"R" statistical company gets new and important board members

Robert Gentleman and Donald Nickelson have joined the board of REvolution Computing. Gentleman is co-creator of this OpenSource statistical package which is widely used by researchers. The news was released moments ago, and here is a press release from the company:

REvolution Computing, the leading commercial provider of software and support for the open source "R" statistical computing language, announced the appointment of R co-creator Robert Gentleman and investment-banking veteran Donald Nickelson to its board of directors. Gentleman and Nickelson join directors Norman Nie and Basil Horangic and observers Lisa Lambert and Patrick Walsh on the REvolution board.

REvolution Computing president and CEO Norman Nie said, "Welcoming Robert and Donald as part of our leadership team is a tremendous boon to REvolution Computing. As the co-creator of R, Robert Gentleman will help strengthen our commitment to working hand-in-hand with the R community. Donald brings tremendous experience and expertise from the financial services industry. This is an exciting time for our company, and we are delighted they have joined the REvolution team."

Gentleman has been an innovator in the statistical computing world for more than 20 years. In 1996, he and fellow professor Ross Ihaka at the University of Aukland in New Zealand released the R code as a free software package after five years of its development. The goal was to offer technology better suited for their statistics students, who needed to analyze data and produce graphical models of the information. Today, R is used by more than 2 million people both in academic and commercial settings, quickly becoming the de facto standard for predictive analytics.

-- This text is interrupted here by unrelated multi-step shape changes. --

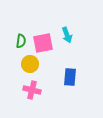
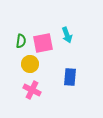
pink cross: rotated 12 degrees clockwise
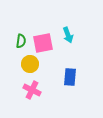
cyan arrow: moved 1 px right
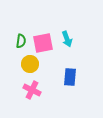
cyan arrow: moved 1 px left, 4 px down
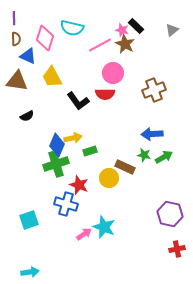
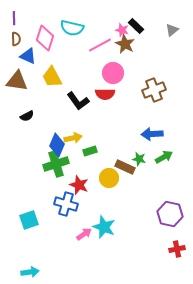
green star: moved 5 px left, 4 px down
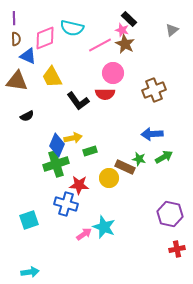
black rectangle: moved 7 px left, 7 px up
pink diamond: rotated 50 degrees clockwise
red star: rotated 18 degrees counterclockwise
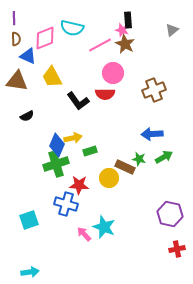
black rectangle: moved 1 px left, 1 px down; rotated 42 degrees clockwise
pink arrow: rotated 98 degrees counterclockwise
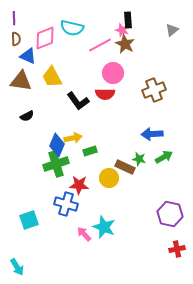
brown triangle: moved 4 px right
cyan arrow: moved 13 px left, 5 px up; rotated 66 degrees clockwise
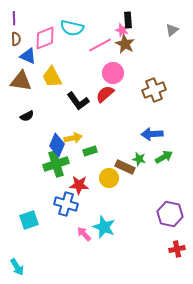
red semicircle: rotated 138 degrees clockwise
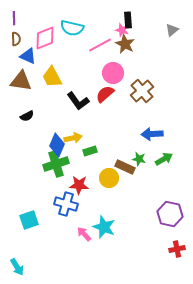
brown cross: moved 12 px left, 1 px down; rotated 20 degrees counterclockwise
green arrow: moved 2 px down
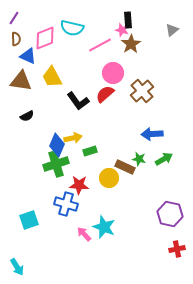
purple line: rotated 32 degrees clockwise
brown star: moved 6 px right; rotated 12 degrees clockwise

In addition to his role on the REvolution Computing board, Gentleman has been a senior director in bioinformatics at Genentech (a member of the Roche Group) since September. In his academic career, he has received multiple research grants and has published more than two dozen articles on statistical computing. He holds a BS in mathematics from the University of British Columbia and a Ph.D. from the University of Washington.

"REvolution has made important contributions to the R community and to the commercial use of R on an enterprise level," Gentleman said. "I am eager to help Norman and the team expand the role R has in the commercial world and to help bring high-quality analytic and graphical software to many new areas of application."

Donald Nickelson has been the director of First Advantage, a risk management consultancy, since 2003. In addition to his role at First Advantage, he serves as vice chairman and director of Harbour Group Industries, a leveraged buy-out firm.

Nickelson is also director of the Adolor Corporation, where he is a member of the compensation and audit committees. In addition, he is on the advisory board of Celtic Pharmaceutical Holdings and also serves as chairman of the advisory board of Celtic Therapeutics.

Previously, Nickelson served as president of PaineWebber Group, an investment banking and brokerage firm, as well as serving on the board of numerous public and private companies.

Said Nickelson: "Financial institutions have been early adopters of REvolution's ground-breaking products for a very good reason: they handle tremendous amounts of mission critical data in record time, allowing for better, more efficient and more effective modeling. REvolution is a company on a fantastic trajectory, and I am thrilled to be joining Norman, the esteemed board, and the terrific management team in the effort to make REvolution the new standard in commercial predictive analytics."


More like this

Excellent - the more supported and easier R becomes to use, the better. I'm all for good statistics packages that are platform-independent.

It's good to hear they're doing well. I remember the pre-R days, there was (still is) this commercial software 'S' which ran on UNIX machines. Great tool, but far too expensive for undergrad teaching - but I haven't yet met a statistician who doesn't use 'S'.

By MadScientist (not verified) on 25 Jan 2010 #permalink

I live and die by R, but why is this a good or bad thing? Will R stay free and OpenSource?

btw, the proprietary Excel uses its R plugin way, way better than the OpenOffice does its. I contribute a little money to openoffice sometimes, I wonder if I could put a bug in their ear and/or contribute some coding help to make R4Calc work better.

By Marion Delgado (not verified) on 26 Jan 2010 #permalink

Marion, have you looked at gnumeric?

Regarding if this is a good or a bad thing, I think it's generally a good thing and I assume R will stay opensource. Legally, it can't not stay opensource


That's reassuring about R and OpenSource.

Since I dislike what I see as the overhead of KDE stuff*, I usually use Gnome apps, and I used gnumeric in particular for a couple of years until OpenOffice(Neo on Mac) was fast and upgraded for most OSes. I still typically install gnumeric and Euler on any system I have that will take them.

If I'm at work I use Excel, which work bought for me, and the R plugin, anywhere else I use NeoOffice calc and R4Calc. It's a little more work up front but both Excel (obviously) and NeoOffice can easily save as xls files, so people that don't know R can see a spreadsheet or an R Dump spreadsheet. In OpenOffice I typically take the steps I typed in in R and save them as a "script" and load them with R4Calc.

Longwinded way of saying I like interoperability of R and Excel-like things because I feel they're more accessible.

*In my experience, I had to load endless libraries and apps to run any single KDE app, and Gnome apps seemed friendlier in that dimension.